Thursday, June 2, 2011

Asses.

One of the things that happened in America with the rise of television networks is that regional accents, slang and usages began to disappear. Mass media was the same whether you lived in Manhattan, NY or Manhattan, KS. And over the decades a norm of language was established.

We no longer hear idiomatic descriptions like those of Senator Claghorn, a character on Fred Allen’s old radio show. If you’re speaking too much and saying too little, you’re unlikely to be told “your tongue’s wagging like a blind dog’s tail in a meat market.”

The internet, I think, has furthered our homogenization of language. People from all over the world quickly see (and learn) from many of the same sources. While there are literally billions of sources to chose from, my guess is that some binary version of the 80-20 law prevails and 80% of the world’s populace gets their blather from a handful of sites.

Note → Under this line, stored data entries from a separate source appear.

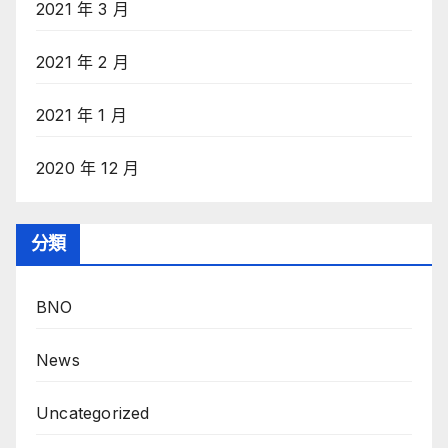
2021 年 3 月
2021 年 2 月
2021 年 1 月
2020 年 12 月
分類
BNO
News
Uncategorized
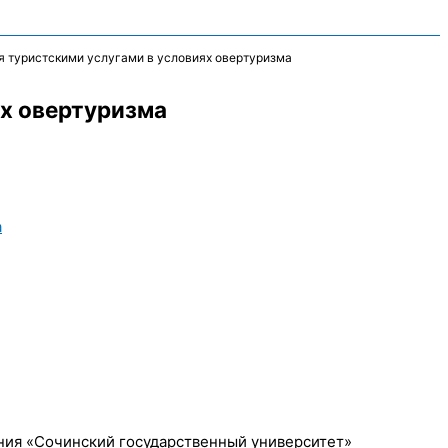
 туристскими услугами в условиях овертуризма
х овертуризма
а
ия «Сочинский государственный университет»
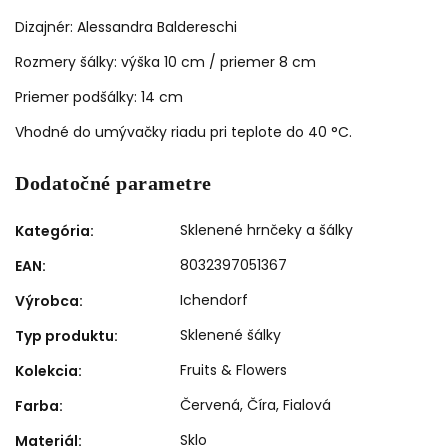
Dizajnér: Alessandra Baldereschi
Rozmery šálky: výška 10 cm / priemer 8 cm
Priemer podšálky: 14 cm
Vhodné do umývačky riadu pri teplote do 40 °C.
Dodatočné parametre
Sklenené hrnčeky a šálky
Kategória
:
8032397051367
EAN
:
Ichendorf
Výrobca
:
Sklenené šálky
Typ produktu
:
Fruits & Flowers
Kolekcia
:
Červená
,
Číra
,
Fialová
Farba
:
Sklo
Materiál
:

I draw this conclusion because I see the rapid disintegration of our language. Language that is divorced from meaning, that comes from on high and is inexplicable. Language that communicates nothing other than that “I, the speaker or writer ‘get it,’ and you, the dim-witted recipient or listener are unable to even understand what I get.”

As George Parker points out this morning, I defy anyone to explain this sentence by Google’s Eric Schmidt: “Facebook's done a number of things which I admire. It's the first generally available way of disambiguating identity.” Or this sentence that Bob Hoffman gagged on from Bonin Bough, Global Director of Digital and Social Media at PepsiCo.: “how much are we encouraging the continual learning from inside our staff about how to leverage these technologies with inside of their communications and engagement plans but as well as just for their own personal communications and internal communication with inside each other and from employee to employee.”

These sentences, like so many others we hear from worldwide vessels, are in no known language. Yet because such speech is everywhere, early adopters pick it up and propagate its meaninglessness. Like the Emperor with no clothes, very few people will stand up and call bullshit.

When I worked on IBM—a highly technical piece of business if there ever was one—I used to say I wasn’t in the advertising business I was in the translation business. My job was to take things that are hard to understand (because you don’t know the language) and break them into intelligible parts. A chair is a chair is a chair. It is never a ‘seating solution.’

Now, this all brings me to women’s asses. It occurs to me that these days we have three or four words that we use almost exclusively to describe the aforementioned. Booty. Bootay. Trunk (as in ‘junk in the trunk’) and, of course, ass.

Back when language was richer, was less homogenized we had many more and much more interesting words to choose from: backside, posterior, behind, hind-quarters, hinder, heinie, rear or rear-end, derrière, rump, aft, stern, poop, apple, caboose, cakes bottom, tail, trunk, arse, badonkadonk, biscuits, bum, buns, butt, can, cheeks, duff, fanny, hams, haunches, seat, sit-upon, tush, to name a few. Along the way, getting and spending, we have laid waste our powers.